Reply to  Jim Gorman
March 26, 2025 8:17 am

Be kind and tell us how the uncertainty of the individual measurements is propagated throughout the entire process of determining an average temperature.

Literally every single global surface temperature supplier explains their processing methods and uncertainty evaluations in peer-reviewed scientific papers that you or anyone else is at liberty to challenge by peer-reviewed comment or rebuttal.

Yet no one ever does. Maybe you can be the first?

To be kind, here’s the open access paper published alongside the latest HadCRUT iteration.

Here’s a relevant quote:

Known sources of uncertainty include spatial and temporal sampling of the globe (Brohan et al., 2006; Jones et al., 1997), changes in measurement practice and instrumentation (Kent et al., 2017; Parker 1994), siting of observing stations and the effects of changes in their nearby environment (Menne et al., 2018; Parker 2006), and basic measurement error.

Looks like they considered all these issues thoroughly and HadCRUT publishes uncertainty levels with each monthly global update.

If you can spot a flaw in their paper – go get ’em!

Reply to  TheFinalNail
March 26, 2025 9:33 am

Yet no one ever does. Maybe you can be the first?

Not up to me. You use the GAT consistently, you should be knowledgeable on its method of calculation and how measurement uncertainty is dealt with.

How hard can it be for you to show measurement uncertainty in daily avg -> monthly avg -> baseline avg -> ∆T anomaly -> GAT avg. That’s four averages and one subtraction.
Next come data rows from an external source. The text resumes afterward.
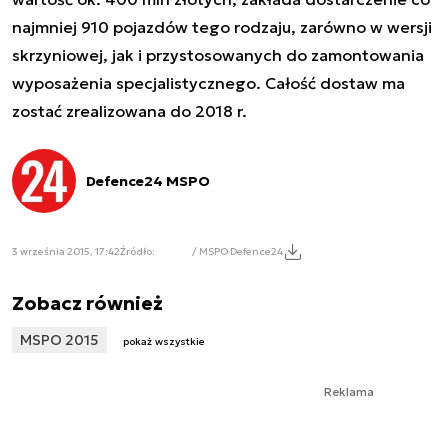
najmniej 910 pojazdów tego rodzaju, zarówno w wersji
skrzyniowej, jak i przystosowanych do zamontowania
wyposażenia specjalistycznego. Całość dostaw ma
zostać zrealizowana do 2018 r.
Defence24 MSPO
3 września 2015, 17:42
Źródło:
/ MSPO Defence24
Zobacz również
MSPO 2015
pokaż wszystkie
Reklama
Show how the measurement uncertainty is calculated at each stage and used in the next average.

How is the uncertainty for a daily average calculated? What values are used? What method is used? How is it used in the next calculation.

Here’s a relevant quote:

The flaw in this paper is that it gives no indication of how measurement uncertainty has been dealt with. It’s primary purpose is to deal with how to deal with homogenization errors and ensemble (average) differences. When it mentions measurement uncertainty it is in reference to differences in averages and homogenization.

It is a good indication that measurement uncertainty is simply not considered and is basically tossed in the trash at every iteration.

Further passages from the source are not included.